Data Engineering Flashcards
Amazon Kinesis Data Streams
Collect and store streaming data in real-time
1. Retention up to 365 days (can’t be deleted until it expires)
2. Data ordering guarantee
Kinesis Data Streams - Capacity Modes
Provisioned mode
- Choose number of shards
- Each shard gets 1000 records per second
- Scale manually
- Pay per shard provisioned per hour
On demand mode:
- Default capacity provisiones (4000 records per second)
- Scale based on observed throughput peaks
- Pay per stream per hour & data in/out
Amazon Data Firehose - AWS Destinations
- Amazon S3: Supports compression
- Amazon Redshift (copy through S3)
- Amazon OpenSearch
Amazon Data Firehose
- Receive records (up to 1MB) from producers
- Can make data transformation with Lambda functions
- Batch writes to destinations based on buffer time and size, Near Real Time
- All or failed data can be backup in S3
Firehose Buffer Sizing
Firehose accumulates records in a buffer and is flushed based on time and size rules
Amazon Managed Service for Apache Flink
Framework for processing data streams. Can’t read from Amazon Data Firehose.

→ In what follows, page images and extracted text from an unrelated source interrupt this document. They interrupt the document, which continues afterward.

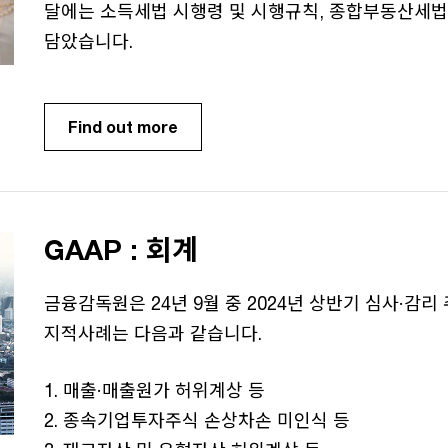
달에는 소득세법 시행령 및 시행규칙, 종합부동산세법
담았습니다.
Find out more
GAAP : 회계
금융감독원은 24년 9월 중 2024년 상반기 심사·감리
지적사례는 다음과 같습니다.
1. 매출·매출원가 허위계상 등
2. 종속기업투자주식 손상차손 미인식 등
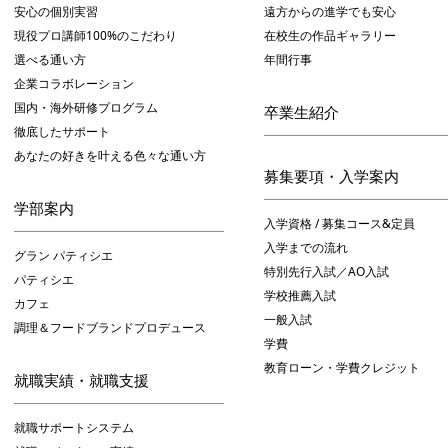
安心の個別実習
遠方からの進学でも安心
現役プロ講師100%のこだわり
在校生の作品ギャラリー
選べる通い方
年間行事
企業コラボレーション
国内・海外研修プログラム
卒業生紹介
徹底したサポート
あなたの好きを叶える⾊々な通い⽅
募集要項・入学案内
学部案内
入学資格 / 募集コース&定員
入学までの流れ
グラン パティシエ
特別先行入試／AO入試
パティシエ
学校推薦入試
カフェ
一般入試
調理＆フードブランドプロデュース
学費
教育ローン・学費クレジット
就職実績・就職支援
就職サポートシステム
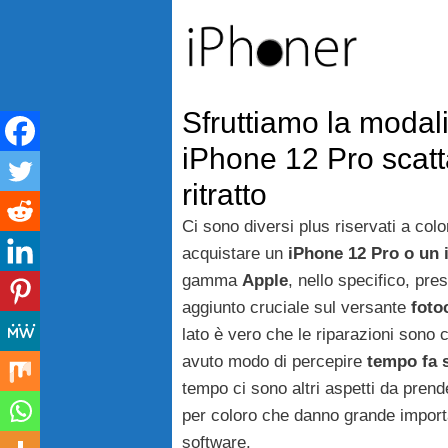
Vai
al
contenuto
Sfruttiamo la modali
iPhone 12 Pro scatt
ritratto
Ci sono diversi plus riservati a col
acquistare un
iPhone 12 Pro o un
gamma
Apple
, nello specifico, pre
aggiunto cruciale sul versante
foto
lato è vero che le riparazioni son
avuto modo di percepire
tempo fa s
tempo ci sono altri aspetti da pren
per coloro che danno grande importa
software.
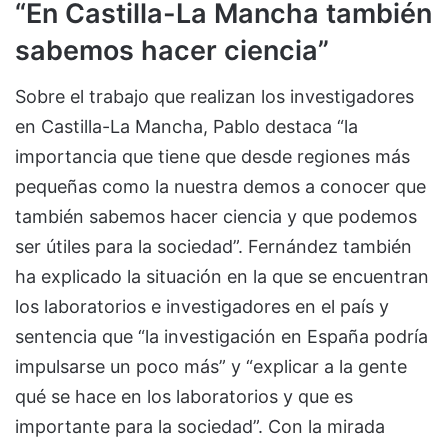
“
En Castilla-La Mancha también
sabemos hacer ciencia”
Sobre el trabajo que realizan los investigadores
en Castilla-La Mancha, Pablo destaca “la
importancia que tiene que desde regiones más
pequeñas como la nuestra demos a conocer que
también sabemos hacer ciencia y que podemos
ser útiles para la sociedad”. Fernández también
ha explicado la situación en la que se encuentran
los laboratorios e investigadores en el país y
sentencia que “la investigación en España podría
impulsarse un poco más” y “explicar a la gente
qué se hace en los laboratorios y que es
importante para la sociedad”. Con la mirada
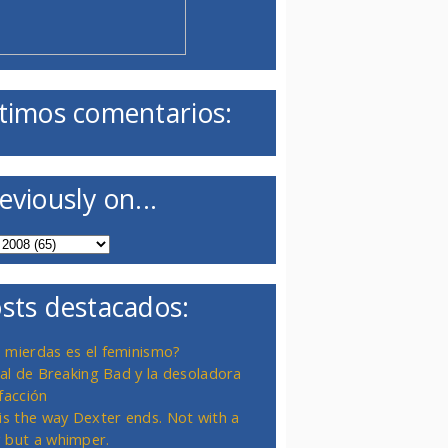
timos comentarios:
eviously on...
sts destacados:
 mierdas es el feminismo?
inal de Breaking Bad y la desoladora
facción
 is the way Dexter ends. Not with a
 but a whimper.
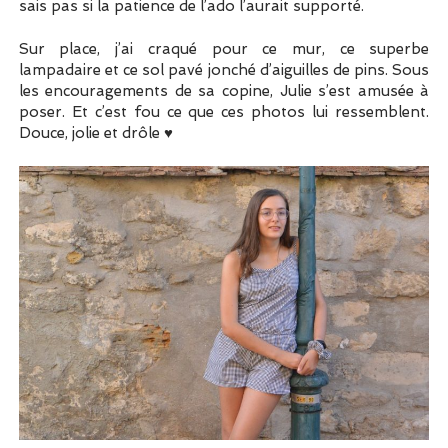
sais pas si la patience de l’ado l’aurait supporté.
Sur place, j’ai craqué pour ce mur, ce superbe
lampadaire et ce sol pavé jonché d’aiguilles de pins. Sous
les encouragements de sa copine, Julie s’est amusée à
poser. Et c’est fou ce que ces photos lui ressemblent.
Douce, jolie et drôle ♥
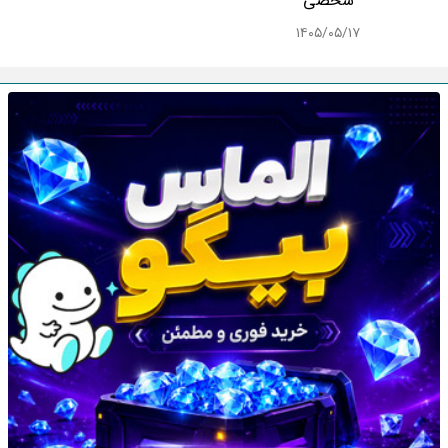
شخصی
۱۴۰۵/۰۵/۱۷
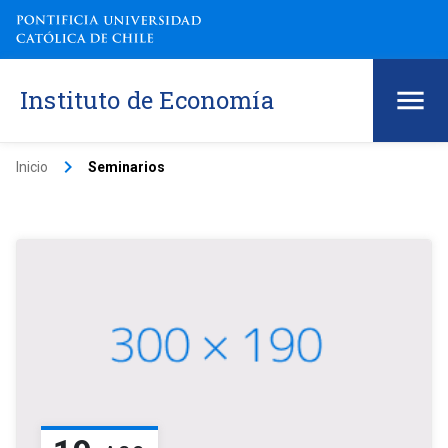
Instituto de Economía
keyboard_arrow_right
Inicio
Seminarios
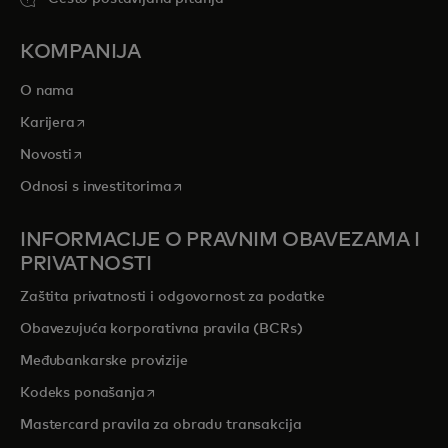
KOMPANIJA
O nama
opens in a new tab
Karijera
opens in a new tab
Novosti
opens in a new tab
Odnosi s investitorima
INFORMACIJE O PRAVNIM OBAVEZAMA I
PRIVATNOSTI
Zaštita privatnosti i odgovornost za podatke
Obavezujuća korporativna pravila (BCRs)
Međubankarske provizije
opens in a new tab
Kodeks ponašanja
Mastercard pravila za obradu transakcija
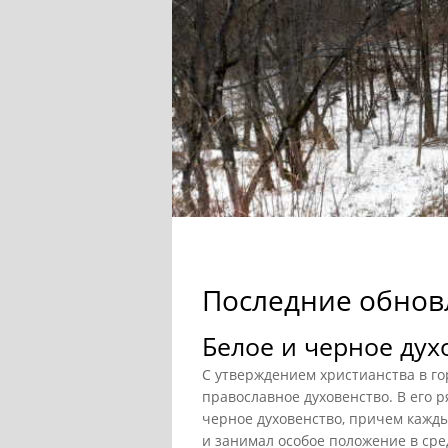
Последние обнов
Белое и черное дух
С утверждением христианства в г
православное духовенство. В его р
черное духовенство, причем кажды
и занимал особое положение в сре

Amazon Managed Streaming For Apache Kafka
Amazon MSK creates & manages Kafka brokers nodes.
* Deployed in your VPC, multi-AZ
* Data stores on EBS volumes
Kinesis Data Streams vs Amazon MSK
Kinesis Data Streams:
* 1 MB message size limit
* 12 months maximum retention
* Shard splitting and merging
Amazon MSK:
* Configure for bigger messages
* No retention limit
* Can only add partitions to a topic
AWS Batch
Run batch jobs as Docker images
AWS Batch - Multi node mode
Leverages multiple EC2 / ECS instances. One main node and multiple childs. Doesn’t work with Spot Instances.
Amazon Elastic MapReduce
EMR creates Hadoop clusters in a single AZ to analyze and process vast amount of data
EMR File System
EMRFS stores persistent data in Amazon S3 while providing data encryption
EMR node types
- Master node: Manage the cluster
- Core node: Run tasks and store data
- Task node: Justo to run tasks, usually uses spot
EMR instance configuration
- Uniform instance groups: select a single instance type and purchasing option for each node. Has auto scaling.
- Instance fleet: Select target capoacity, mix instance types and purchasing options. No auto scaling.
AWS Glue
Managed extract, transform and load service